ASSIGNED TASK >> Exactly the lines starting at the line containing "elevated to an art form." and ending at the line containing "ate or roll fold where the three panels" are to be written out from the listing below, both included.

==== DATA FOR PROCESSING

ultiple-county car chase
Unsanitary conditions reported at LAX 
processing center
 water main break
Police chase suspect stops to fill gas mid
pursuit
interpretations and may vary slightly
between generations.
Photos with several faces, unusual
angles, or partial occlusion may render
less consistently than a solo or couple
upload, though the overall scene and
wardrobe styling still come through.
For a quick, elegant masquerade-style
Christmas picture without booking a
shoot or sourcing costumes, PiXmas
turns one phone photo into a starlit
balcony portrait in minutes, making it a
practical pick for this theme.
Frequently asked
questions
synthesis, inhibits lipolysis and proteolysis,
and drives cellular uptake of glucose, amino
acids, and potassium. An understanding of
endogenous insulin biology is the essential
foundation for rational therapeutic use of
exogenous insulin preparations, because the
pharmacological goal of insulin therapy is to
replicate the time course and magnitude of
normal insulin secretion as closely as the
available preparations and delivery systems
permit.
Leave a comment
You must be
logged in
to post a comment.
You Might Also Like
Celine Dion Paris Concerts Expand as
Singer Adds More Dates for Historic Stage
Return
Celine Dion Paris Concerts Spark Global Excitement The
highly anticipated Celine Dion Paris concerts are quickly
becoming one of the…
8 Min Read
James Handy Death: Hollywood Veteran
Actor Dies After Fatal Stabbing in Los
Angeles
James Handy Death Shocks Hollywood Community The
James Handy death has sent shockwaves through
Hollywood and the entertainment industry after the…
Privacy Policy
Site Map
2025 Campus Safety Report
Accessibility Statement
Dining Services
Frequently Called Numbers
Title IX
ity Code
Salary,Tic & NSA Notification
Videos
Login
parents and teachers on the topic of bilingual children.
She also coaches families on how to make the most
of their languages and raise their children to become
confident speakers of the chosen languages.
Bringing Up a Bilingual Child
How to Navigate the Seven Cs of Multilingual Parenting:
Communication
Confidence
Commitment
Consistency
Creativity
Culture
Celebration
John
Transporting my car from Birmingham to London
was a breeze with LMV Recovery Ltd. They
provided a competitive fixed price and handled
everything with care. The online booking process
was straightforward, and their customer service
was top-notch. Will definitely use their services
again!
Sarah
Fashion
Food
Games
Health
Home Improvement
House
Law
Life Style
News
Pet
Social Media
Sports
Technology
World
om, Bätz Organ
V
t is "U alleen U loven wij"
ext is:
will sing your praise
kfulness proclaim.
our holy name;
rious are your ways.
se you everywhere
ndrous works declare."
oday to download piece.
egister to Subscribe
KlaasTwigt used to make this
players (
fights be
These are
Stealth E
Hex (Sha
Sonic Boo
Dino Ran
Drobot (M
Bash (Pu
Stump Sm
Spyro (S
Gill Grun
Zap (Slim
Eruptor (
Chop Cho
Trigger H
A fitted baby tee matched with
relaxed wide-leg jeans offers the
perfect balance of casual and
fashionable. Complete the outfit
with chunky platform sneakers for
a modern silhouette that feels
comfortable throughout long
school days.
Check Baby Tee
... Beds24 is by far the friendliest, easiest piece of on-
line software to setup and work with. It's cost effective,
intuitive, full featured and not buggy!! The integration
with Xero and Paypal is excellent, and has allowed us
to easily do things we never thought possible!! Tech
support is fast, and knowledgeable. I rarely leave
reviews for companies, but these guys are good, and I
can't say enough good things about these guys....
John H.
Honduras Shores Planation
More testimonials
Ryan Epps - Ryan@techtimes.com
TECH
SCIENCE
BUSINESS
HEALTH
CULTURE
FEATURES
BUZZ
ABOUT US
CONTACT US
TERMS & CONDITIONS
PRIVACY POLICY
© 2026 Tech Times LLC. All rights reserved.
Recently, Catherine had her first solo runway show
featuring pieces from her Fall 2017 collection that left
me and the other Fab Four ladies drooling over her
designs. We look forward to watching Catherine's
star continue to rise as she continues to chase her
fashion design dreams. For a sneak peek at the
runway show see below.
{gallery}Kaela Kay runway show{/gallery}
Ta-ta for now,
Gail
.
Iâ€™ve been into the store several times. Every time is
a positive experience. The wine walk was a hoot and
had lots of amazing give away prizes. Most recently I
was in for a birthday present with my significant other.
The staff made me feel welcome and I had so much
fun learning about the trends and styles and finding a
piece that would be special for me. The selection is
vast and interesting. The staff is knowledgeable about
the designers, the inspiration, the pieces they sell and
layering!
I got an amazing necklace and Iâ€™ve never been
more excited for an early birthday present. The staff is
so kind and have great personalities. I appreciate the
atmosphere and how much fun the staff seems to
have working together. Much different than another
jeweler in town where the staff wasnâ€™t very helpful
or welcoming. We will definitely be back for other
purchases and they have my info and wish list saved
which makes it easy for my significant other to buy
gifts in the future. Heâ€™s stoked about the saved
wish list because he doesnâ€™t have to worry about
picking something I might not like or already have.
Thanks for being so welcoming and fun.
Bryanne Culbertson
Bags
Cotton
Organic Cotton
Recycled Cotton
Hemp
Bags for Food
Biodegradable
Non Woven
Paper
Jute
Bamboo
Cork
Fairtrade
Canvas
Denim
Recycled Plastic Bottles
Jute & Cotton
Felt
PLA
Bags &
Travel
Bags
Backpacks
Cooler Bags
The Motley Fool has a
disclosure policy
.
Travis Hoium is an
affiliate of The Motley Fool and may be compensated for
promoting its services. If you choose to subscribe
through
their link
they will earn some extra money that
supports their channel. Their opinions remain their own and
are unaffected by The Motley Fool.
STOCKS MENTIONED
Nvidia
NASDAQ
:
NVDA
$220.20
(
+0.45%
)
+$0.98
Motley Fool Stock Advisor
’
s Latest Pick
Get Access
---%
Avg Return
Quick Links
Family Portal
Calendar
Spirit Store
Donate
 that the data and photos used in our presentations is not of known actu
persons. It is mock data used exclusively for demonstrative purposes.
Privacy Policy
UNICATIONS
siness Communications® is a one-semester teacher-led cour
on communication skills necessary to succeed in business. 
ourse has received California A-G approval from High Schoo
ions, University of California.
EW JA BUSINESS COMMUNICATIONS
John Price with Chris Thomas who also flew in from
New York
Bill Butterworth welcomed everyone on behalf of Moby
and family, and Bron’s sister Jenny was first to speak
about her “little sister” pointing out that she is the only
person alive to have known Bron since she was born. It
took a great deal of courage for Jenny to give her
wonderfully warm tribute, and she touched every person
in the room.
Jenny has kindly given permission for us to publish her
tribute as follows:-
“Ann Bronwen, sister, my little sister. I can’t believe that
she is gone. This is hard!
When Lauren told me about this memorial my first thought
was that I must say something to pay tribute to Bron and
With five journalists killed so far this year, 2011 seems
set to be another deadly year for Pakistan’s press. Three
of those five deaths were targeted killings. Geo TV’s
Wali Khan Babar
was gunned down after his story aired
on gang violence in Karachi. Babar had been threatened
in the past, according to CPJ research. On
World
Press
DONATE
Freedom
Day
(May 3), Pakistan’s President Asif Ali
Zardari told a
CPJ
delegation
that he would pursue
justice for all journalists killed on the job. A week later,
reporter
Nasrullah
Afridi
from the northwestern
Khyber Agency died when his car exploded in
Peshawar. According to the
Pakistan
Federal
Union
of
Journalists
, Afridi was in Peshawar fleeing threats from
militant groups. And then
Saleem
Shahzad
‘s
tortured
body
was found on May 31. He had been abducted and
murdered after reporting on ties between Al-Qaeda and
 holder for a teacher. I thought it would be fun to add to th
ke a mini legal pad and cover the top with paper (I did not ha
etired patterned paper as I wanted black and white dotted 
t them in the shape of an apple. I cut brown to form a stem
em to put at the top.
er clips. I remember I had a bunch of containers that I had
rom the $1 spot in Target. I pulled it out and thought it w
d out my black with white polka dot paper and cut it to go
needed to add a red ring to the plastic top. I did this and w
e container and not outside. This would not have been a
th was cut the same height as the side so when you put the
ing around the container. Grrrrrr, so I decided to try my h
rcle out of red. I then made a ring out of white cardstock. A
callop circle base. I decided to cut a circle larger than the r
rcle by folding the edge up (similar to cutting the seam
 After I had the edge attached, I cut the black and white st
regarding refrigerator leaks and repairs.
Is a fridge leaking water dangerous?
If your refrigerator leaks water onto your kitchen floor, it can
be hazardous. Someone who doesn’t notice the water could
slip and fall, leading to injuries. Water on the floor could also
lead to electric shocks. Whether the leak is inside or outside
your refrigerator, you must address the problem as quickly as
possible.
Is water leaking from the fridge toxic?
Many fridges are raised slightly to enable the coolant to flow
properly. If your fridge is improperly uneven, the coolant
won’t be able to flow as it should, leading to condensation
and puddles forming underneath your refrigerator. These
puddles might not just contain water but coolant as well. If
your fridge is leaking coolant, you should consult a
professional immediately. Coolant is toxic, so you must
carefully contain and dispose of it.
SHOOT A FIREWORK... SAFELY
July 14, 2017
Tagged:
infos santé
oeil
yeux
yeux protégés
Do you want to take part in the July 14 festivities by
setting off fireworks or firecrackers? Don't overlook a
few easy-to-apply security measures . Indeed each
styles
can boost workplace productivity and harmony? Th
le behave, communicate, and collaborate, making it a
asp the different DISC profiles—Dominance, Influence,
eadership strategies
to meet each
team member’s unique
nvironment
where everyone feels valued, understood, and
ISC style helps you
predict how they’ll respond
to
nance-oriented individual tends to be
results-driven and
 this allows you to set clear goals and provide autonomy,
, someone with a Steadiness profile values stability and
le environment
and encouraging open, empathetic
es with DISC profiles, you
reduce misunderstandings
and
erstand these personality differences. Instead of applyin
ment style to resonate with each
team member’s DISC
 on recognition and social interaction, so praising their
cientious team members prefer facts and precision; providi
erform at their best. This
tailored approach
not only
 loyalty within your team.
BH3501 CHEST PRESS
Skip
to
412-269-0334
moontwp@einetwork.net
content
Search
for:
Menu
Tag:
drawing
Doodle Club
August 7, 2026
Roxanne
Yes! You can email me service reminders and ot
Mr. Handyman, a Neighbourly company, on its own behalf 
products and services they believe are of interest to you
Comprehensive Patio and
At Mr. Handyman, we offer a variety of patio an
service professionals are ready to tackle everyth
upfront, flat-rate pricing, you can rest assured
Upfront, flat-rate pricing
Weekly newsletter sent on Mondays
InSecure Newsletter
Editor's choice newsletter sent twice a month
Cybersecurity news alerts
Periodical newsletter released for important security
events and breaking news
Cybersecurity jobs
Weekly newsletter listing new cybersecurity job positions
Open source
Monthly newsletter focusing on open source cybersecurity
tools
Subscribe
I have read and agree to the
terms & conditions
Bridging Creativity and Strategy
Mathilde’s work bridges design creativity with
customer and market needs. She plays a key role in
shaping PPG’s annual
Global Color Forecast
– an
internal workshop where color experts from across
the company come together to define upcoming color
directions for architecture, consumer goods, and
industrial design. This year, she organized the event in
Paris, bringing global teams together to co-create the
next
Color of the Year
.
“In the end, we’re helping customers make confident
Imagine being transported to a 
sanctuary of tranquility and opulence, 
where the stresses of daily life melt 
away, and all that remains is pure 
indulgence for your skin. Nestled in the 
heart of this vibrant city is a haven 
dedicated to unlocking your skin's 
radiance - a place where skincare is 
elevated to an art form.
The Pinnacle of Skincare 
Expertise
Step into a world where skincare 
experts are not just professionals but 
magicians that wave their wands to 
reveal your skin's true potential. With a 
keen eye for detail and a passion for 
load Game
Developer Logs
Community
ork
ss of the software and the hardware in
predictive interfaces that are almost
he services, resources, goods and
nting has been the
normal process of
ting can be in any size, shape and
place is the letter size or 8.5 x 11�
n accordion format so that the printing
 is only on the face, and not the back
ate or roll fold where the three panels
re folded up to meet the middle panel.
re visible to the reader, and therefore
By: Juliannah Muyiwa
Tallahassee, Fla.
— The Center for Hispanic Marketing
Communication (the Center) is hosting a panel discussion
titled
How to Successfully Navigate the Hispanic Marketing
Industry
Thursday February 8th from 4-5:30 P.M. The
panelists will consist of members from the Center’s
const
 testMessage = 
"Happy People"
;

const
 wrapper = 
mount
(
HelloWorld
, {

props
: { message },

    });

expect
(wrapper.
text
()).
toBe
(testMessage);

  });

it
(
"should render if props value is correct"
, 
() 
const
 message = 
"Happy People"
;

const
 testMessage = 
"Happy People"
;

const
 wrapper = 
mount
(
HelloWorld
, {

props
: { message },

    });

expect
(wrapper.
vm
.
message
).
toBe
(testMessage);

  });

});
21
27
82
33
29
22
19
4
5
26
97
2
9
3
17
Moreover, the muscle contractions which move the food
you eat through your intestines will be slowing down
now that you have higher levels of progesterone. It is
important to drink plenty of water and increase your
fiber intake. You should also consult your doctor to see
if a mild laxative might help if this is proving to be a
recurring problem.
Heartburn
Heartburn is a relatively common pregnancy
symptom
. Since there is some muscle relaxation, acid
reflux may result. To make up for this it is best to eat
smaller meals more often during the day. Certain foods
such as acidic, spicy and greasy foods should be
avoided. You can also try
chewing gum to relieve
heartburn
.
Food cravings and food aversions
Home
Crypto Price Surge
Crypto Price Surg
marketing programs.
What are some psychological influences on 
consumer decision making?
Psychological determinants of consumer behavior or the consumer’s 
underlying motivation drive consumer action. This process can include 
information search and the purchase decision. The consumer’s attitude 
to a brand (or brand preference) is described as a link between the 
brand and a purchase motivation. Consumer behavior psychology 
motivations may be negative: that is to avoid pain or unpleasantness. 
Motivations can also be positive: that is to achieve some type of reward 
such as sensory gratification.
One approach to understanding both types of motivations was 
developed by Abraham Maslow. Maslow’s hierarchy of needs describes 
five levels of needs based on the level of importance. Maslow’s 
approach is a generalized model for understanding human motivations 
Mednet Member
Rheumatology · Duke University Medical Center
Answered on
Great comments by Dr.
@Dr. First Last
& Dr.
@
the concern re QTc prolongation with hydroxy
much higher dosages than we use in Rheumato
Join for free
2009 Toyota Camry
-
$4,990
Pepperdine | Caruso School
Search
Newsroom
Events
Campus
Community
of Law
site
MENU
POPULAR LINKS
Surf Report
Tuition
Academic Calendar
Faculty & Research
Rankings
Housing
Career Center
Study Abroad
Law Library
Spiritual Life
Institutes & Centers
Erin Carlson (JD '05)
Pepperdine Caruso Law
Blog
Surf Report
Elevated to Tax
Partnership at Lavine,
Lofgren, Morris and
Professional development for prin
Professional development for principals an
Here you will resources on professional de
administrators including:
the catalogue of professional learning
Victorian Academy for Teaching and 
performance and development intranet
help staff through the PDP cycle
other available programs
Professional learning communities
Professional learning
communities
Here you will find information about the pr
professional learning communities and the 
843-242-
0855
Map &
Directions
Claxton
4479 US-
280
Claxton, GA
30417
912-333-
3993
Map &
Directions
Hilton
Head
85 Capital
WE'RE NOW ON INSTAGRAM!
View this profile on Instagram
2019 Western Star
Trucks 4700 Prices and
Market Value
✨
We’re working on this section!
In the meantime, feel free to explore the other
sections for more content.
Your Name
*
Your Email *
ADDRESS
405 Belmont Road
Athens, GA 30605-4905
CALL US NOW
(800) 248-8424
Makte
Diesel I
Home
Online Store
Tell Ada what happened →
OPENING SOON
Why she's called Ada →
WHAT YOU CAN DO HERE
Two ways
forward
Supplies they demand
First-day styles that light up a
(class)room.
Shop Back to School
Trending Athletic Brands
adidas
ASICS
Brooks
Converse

========

RESPONSE TO THE TASK >>
elevated to an art form.
The Pinnacle of Skincare 
Expertise
Step into a world where skincare 
experts are not just professionals but 
magicians that wave their wands to 
reveal your skin's true potential. With a 
keen eye for detail and a passion for 
load Game
Developer Logs
Community
ork
ss of the software and the hardware in
predictive interfaces that are almost
he services, resources, goods and
nting has been the
normal process of
ting can be in any size, shape and
place is the letter size or 8.5 x 11�
n accordion format so that the printing
 is only on the face, and not the back
ate or roll fold where the three panels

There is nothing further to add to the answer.